I just upgraded 2 machines from Fedora 31 to 33, and with that upgrade, Perl went from 5.30.3 to 5.32.1.
The first thing I noticed is that GDBM_File.pm is no longer included in the Perl Core, but that was no problem.
The second thing I noticed is that GDBM write in fc33/perl5.32.1 is incredibly slow. That's a problem.
I noticed something amiss on the first machine, so I ran a little benchmark with fc31/perl5.30.3 on the second machine before doing the upgrade.
gdbm1.pl is rebuilding a db file from an ascii text file, about 33M entries. gdbm0.pl is reading the same ascii text file, and doing everything exactly the same as gdbm1.pl, except not executing the actual hash assignments "$db{...} = ...". That is the only diff. (The ascii file is around 11GB.)
FC31/Perl5.30.3:
[259] time ./gdbm0.pl 16
real 4m51.593s
user 4m49.808s
sys 0m1.306s
[260] time ./gdbm1.pl 16
real 11m39.682s
user 6m30.619s
sys 3m19.260s
FC33/Perl5.32.1:
[287] time ./gdbm0.pl 16
real 5m10.379s
user 5m8.764s
sys 0m1.299s
[288] time ./gdbm1.pl 16
real 554m48.187s
user 7m49.315s
sys 433m42.435s
Obviously it takes longer to write the DB than not: I always expect gdbm0.pl to be faster than gdbm1.pl. But the only diff btwn gdbm0 and gdbm1 is writing the DB, so the time diff is all due to that. On fc31/perl5.30.3, that diff is under 7m. On fc33/perl5.32.1, the time diff is a staggering 550m - over 9 HOURS, vs 7 MINUTES before.

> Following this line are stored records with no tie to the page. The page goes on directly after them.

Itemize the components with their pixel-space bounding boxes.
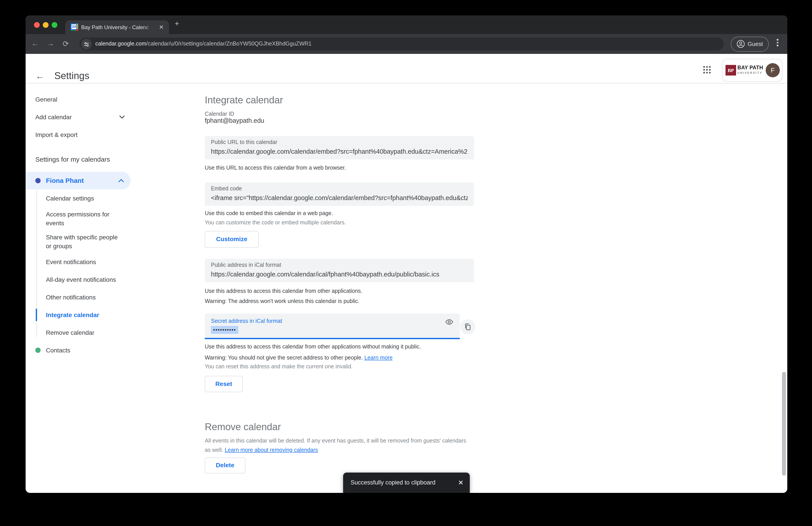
guest-profile-button[interactable]: Guest: [731, 37, 769, 52]
tab-strip: 24 Bay Path University - Calenda ✕ +: [26, 15, 787, 34]
baypath-logo-text: BAY PATH UNIVERSITY: [737, 65, 766, 75]
back-arrow-icon[interactable]: ←: [35, 70, 45, 82]
remove-body: All events in this calendar will be dele…: [205, 436, 469, 454]
embed-code-label: Embed code: [211, 185, 242, 192]
show-secret-eye-icon[interactable]: [445, 318, 453, 326]
embed-code-value: <iframe src="https://calendar.google.com…: [211, 194, 468, 202]
screenshot-stage: 24 Bay Path University - Calenda ✕ + ← →…: [0, 0, 812, 526]
header-divider: [26, 83, 787, 84]
toast-message: Successfully copied to clipboard: [343, 479, 435, 486]
minimize-window-button[interactable]: [43, 22, 48, 28]
sidebar-item-other-notifications[interactable]: Other notifications: [46, 293, 124, 302]
brand-line1: BAY PATH: [737, 65, 766, 71]
public-url-caption: Use this URL to access this calendar fro…: [205, 164, 346, 171]
sidebar-item-general[interactable]: General: [35, 95, 57, 104]
sidebar-item-add-calendar[interactable]: Add calendar: [35, 113, 72, 122]
delete-button[interactable]: Delete: [205, 457, 245, 473]
person-icon: [737, 40, 745, 48]
removing-calendars-link[interactable]: Learn more about removing calendars: [224, 447, 318, 453]
public-url-value: https://calendar.google.com/calendar/emb…: [211, 148, 468, 155]
browser-window: 24 Bay Path University - Calenda ✕ + ← →…: [26, 15, 787, 493]
close-window-button[interactable]: [34, 22, 40, 28]
toast-close-icon[interactable]: ✕: [458, 472, 464, 493]
sidebar-item-access-permissions[interactable]: Access permissions for events: [46, 210, 124, 227]
calendar-id-label: Calendar ID: [205, 111, 234, 117]
chevron-down-icon[interactable]: [119, 115, 125, 119]
calendar-id-value: fphant@baypath.edu: [205, 117, 264, 125]
calendar-name: Fiona Phant: [46, 175, 84, 186]
site-settings-icon[interactable]: [81, 39, 92, 49]
back-icon[interactable]: ←: [31, 39, 39, 48]
guest-label: Guest: [748, 37, 763, 51]
sidebar-item-import-export[interactable]: Import & export: [35, 130, 77, 139]
close-tab-icon[interactable]: ✕: [159, 24, 164, 30]
settings-page: ← Settings BP BAY PATH UNIVERSITY F: [26, 54, 787, 493]
secret-caption-3: You can reset this address and make the …: [205, 363, 352, 370]
ical-public-value: https://calendar.google.com/calendar/ica…: [211, 271, 468, 278]
google-calendar-favicon-icon: 24: [71, 24, 78, 31]
secret-caption-1: Use this address to access this calendar…: [205, 343, 421, 350]
new-tab-icon[interactable]: +: [175, 21, 179, 27]
page-scrollbar[interactable]: [782, 372, 786, 475]
forward-icon[interactable]: →: [47, 39, 54, 48]
secret-address-label: Secret address in iCal format: [211, 318, 282, 325]
browser-tab[interactable]: 24 Bay Path University - Calenda ✕: [65, 20, 169, 34]
sidebar-item-share-with-people[interactable]: Share with specific people or groups: [46, 233, 124, 251]
ical-public-caption: Use this address to access this calendar…: [205, 287, 362, 295]
tab-title: Bay Path University - Calenda: [81, 24, 148, 30]
learn-more-link[interactable]: Learn more: [364, 355, 393, 361]
chevron-up-icon[interactable]: [118, 179, 124, 182]
sidebar-item-all-day-notifications[interactable]: All-day event notifications: [46, 275, 124, 284]
url-domain: calendar.google.com: [95, 41, 146, 47]
public-url-field[interactable]: Public URL to this calendar https://cale…: [205, 136, 474, 159]
baypath-logo-icon: BP: [725, 65, 736, 75]
public-url-label: Public URL to this calendar: [211, 139, 277, 146]
sidebar-section-title: Settings for my calendars: [35, 155, 110, 164]
embed-code-field[interactable]: Embed code <iframe src="https://calendar…: [205, 182, 474, 206]
zoom-window-button[interactable]: [52, 22, 57, 28]
url-path: /calendar/u/0/r/settings/calendar/ZnBoYW…: [146, 41, 311, 47]
address-bar[interactable]: calendar.google.com/calendar/u/0/r/setti…: [79, 38, 724, 51]
avatar[interactable]: F: [766, 63, 780, 77]
sidebar-item-integrate-calendar[interactable]: Integrate calendar: [46, 311, 124, 319]
page-title: Settings: [54, 70, 89, 82]
reset-button[interactable]: Reset: [205, 376, 243, 392]
sidebar-item-event-notifications[interactable]: Event notifications: [46, 257, 124, 266]
remove-heading: Remove calendar: [205, 421, 281, 433]
customize-button[interactable]: Customize: [205, 231, 259, 248]
ical-public-label: Public address in iCal format: [211, 262, 281, 269]
tab-title-fade: [143, 20, 154, 34]
ical-public-warning: Warning: The address won't work unless t…: [205, 298, 360, 305]
google-apps-grid-icon[interactable]: [703, 66, 711, 74]
integrate-heading: Integrate calendar: [205, 95, 283, 106]
secret-address-field[interactable]: Secret address in iCal format ••••••••••: [205, 314, 460, 339]
browser-menu-icon[interactable]: [777, 38, 779, 47]
sidebar-item-calendar-settings[interactable]: Calendar settings: [46, 194, 124, 203]
secret-address-value: ••••••••••: [211, 326, 238, 334]
organization-badge: BP BAY PATH UNIVERSITY F: [722, 59, 782, 82]
url-text[interactable]: calendar.google.com/calendar/u/0/r/setti…: [95, 38, 311, 51]
secret-warning: Warning: You should not give the secret …: [205, 354, 393, 361]
sidebar-item-remove-calendar[interactable]: Remove calendar: [46, 328, 124, 337]
toast-notification: Successfully copied to clipboard ✕: [343, 472, 470, 493]
active-item-indicator: [36, 309, 37, 321]
sidebar-calendar-fiona-phant[interactable]: Fiona Phant: [26, 172, 131, 189]
copy-secret-button[interactable]: [460, 319, 475, 334]
embed-caption-2: You can customize the code or embed mult…: [205, 219, 346, 226]
brand-line2: UNIVERSITY: [737, 71, 766, 75]
sidebar-item-contacts[interactable]: Contacts: [46, 346, 70, 355]
ical-public-field[interactable]: Public address in iCal format https://ca…: [205, 259, 474, 282]
reload-icon[interactable]: ⟳: [63, 39, 69, 48]
browser-toolbar: ← → ⟳ calendar.google.com/calendar/u/0/r…: [26, 34, 787, 54]
embed-caption-1: Use this code to embed this calendar in …: [205, 210, 333, 217]
contacts-color-dot: [35, 347, 41, 353]
calendar-color-dot: [35, 178, 41, 183]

I've done some web searches for anything about GDBM_File being slow in perl5.32.1, I've found nothing. I don't even know if Perl is the problem, it might be fc33, or some combination of both.
Or it could be that some C lib is missing in fc33, and GDBM_File is doing everything in native perl. I don't know where to go from here.
Update:
@davem: Okay, I have 3 machines: a, b, c. "a" is oldest and slowest, "c" is newest and fastest. Machine "a" runs ubuntu, the other two both run fedora:
Linux a 5.8.0-50-generic #56~20.04.1-Ubuntu SMP Mon Apr 12 21:46:35 UTC 2021 x86_64 x86_64 x86_64 GNU/Linux
Linux b 5.11.18-200.fc33.x86_64 #1 SMP Mon May 3 15:05:29 UTC 2021 x86_64 x86_64 x86_64 GNU/Linux
Linux c 5.11.18-200.fc33.x86_64 #1 SMP Mon May 3 15:05:29 UTC 2021 x86_64 x86_64 x86_64 GNU/Linux
I ran two benchmarks on each machine, first with an in-mem hash, then with a gdbm hash. The in-mem hash result gives a very rough idea of the relative single-thread performance of each machine:
[mem] time perl -e'my %h; $h{$_} = 1 for ("a" .. "zzzzz"); print "@{[scalar(keys(%h))]}\n";'
[gdbm] time perl -e'use GDBM_File; my ($h, %h); $h = "gdbm_write_test"; tie(%h, "GDBM_File", $h, GDBM_NEWDB, 0600); $h{$_} = 1 for ("a" .. "zzzzz"); print "@{[scalar(keys(%h))]}\n"; untie(%h);'
machine_a:
[mem] 12356630
real 0m29.051s
user 0m27.975s
sys 0m0.995s
[gdbm] 12356630
real 4m5.431s
user 2m2.033s
sys 1m36.209s
machine_b:
[mem] 12356630
real 0m12.101s
user 0m11.520s
sys 0m0.559s
[gdbm] 12356630
real 106m35.326s
user 1m0.607s
sys 103m48.518s
machine_c:
[mem] 12356630
real 0m9.498s
user 0m9.163s
sys 0m0.317s
[gdbm] 12356630
real 58m46.555s
user 0m39.566s
sys 48m16.447s
Update 2:
I spent a while fiddling with Perl-DB_File and Perl-BerkeleyDB as possible replacements for Perl-GDBM_File. Because I was too lazy to try to figure out how to file a bug.
False laziness, of course. I finally filed a bug just 2 days ago, and there's already a fix checked in and pending release.
@davem was exactly right, the issue was not Perl itself, but the underlying gdbm library. From the fix commit comment:
"Commit 4fb2326a4a introduced pre-reading of memory mapped regions. While speeding up searches, it has a negative impact on write operatons, since every remapping effectively re-reads the entire database."